Reproduce the records word for word, with nothing left out.

---- Records for the task

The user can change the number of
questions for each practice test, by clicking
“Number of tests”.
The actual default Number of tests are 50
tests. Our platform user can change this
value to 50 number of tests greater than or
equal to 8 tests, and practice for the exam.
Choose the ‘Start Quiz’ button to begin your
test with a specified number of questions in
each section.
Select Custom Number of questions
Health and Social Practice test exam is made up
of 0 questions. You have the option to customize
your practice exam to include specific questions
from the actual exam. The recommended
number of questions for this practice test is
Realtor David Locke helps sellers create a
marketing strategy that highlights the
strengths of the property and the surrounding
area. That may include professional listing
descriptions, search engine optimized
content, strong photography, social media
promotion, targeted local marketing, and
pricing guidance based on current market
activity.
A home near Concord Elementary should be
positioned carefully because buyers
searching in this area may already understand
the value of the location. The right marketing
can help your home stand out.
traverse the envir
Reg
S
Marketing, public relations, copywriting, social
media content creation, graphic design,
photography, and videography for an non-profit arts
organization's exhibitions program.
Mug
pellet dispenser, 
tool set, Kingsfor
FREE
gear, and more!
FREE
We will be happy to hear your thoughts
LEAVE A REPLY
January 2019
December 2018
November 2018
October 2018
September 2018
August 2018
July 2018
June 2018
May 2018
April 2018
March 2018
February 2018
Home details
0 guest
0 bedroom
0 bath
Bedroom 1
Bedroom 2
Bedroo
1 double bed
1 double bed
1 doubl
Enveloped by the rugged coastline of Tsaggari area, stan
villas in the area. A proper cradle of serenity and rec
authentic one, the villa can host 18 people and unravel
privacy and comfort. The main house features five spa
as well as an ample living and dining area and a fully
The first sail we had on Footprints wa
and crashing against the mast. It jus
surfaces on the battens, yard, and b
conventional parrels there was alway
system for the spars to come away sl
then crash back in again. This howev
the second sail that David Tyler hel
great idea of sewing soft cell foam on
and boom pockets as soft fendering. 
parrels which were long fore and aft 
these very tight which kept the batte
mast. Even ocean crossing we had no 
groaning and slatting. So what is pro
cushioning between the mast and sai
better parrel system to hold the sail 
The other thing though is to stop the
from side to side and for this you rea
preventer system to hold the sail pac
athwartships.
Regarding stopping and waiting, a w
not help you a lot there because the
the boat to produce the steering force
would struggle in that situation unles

--------

Answer to this task »
The user can change the number of
questions for each practice test, by clicking
“Number of tests”.
The actual default Number of tests are 50
tests. Our platform user can change this
value to 50 number of tests greater than or
equal to 8 tests, and practice for the exam.
Choose the ‘Start Quiz’ button to begin your
test with a specified number of questions in
each section.
Select Custom Number of questions
Health and Social Practice test exam is made up
of 0 questions. You have the option to customize
your practice exam to include specific questions
from the actual exam. The recommended
number of questions for this practice test is
Realtor David Locke helps sellers create a
marketing strategy that highlights the
strengths of the property and the surrounding
area. That may include professional listing
descriptions, search engine optimized
content, strong photography, social media
promotion, targeted local marketing, and
pricing guidance based on current market
activity.
A home near Concord Elementary should be
positioned carefully because buyers
searching in this area may already understand
the value of the location. The right marketing
can help your home stand out.
traverse the envir
Reg
S
Marketing, public relations, copywriting, social
media content creation, graphic design,
photography, and videography for an non-profit arts
organization's exhibitions program.
Mug
pellet dispenser, 
tool set, Kingsfor
FREE
gear, and more!
FREE
We will be happy to hear your thoughts
LEAVE A REPLY
January 2019
December 2018
November 2018
October 2018
September 2018
August 2018
July 2018
June 2018
May 2018
April 2018
March 2018
February 2018
Home details
0 guest
0 bedroom
0 bath
Bedroom 1
Bedroom 2
Bedroo
1 double bed
1 double bed
1 doubl
Enveloped by the rugged coastline of Tsaggari area, stan
villas in the area. A proper cradle of serenity and rec
authentic one, the villa can host 18 people and unravel
privacy and comfort. The main house features five spa
as well as an ample living and dining area and a fully
The first sail we had on Footprints wa
and crashing against the mast. It jus
surfaces on the battens, yard, and b
conventional parrels there was alway
system for the spars to come away sl
then crash back in again. This howev
the second sail that David Tyler hel
great idea of sewing soft cell foam on
and boom pockets as soft fendering. 
parrels which were long fore and aft 
these very tight which kept the batte
mast. Even ocean crossing we had no 
groaning and slatting. So what is pro
cushioning between the mast and sai
better parrel system to hold the sail 
The other thing though is to stop the
from side to side and for this you rea
preventer system to hold the sail pac
athwartships.
Regarding stopping and waiting, a w
not help you a lot there because the
the boat to produce the steering force
would struggle in that situation unles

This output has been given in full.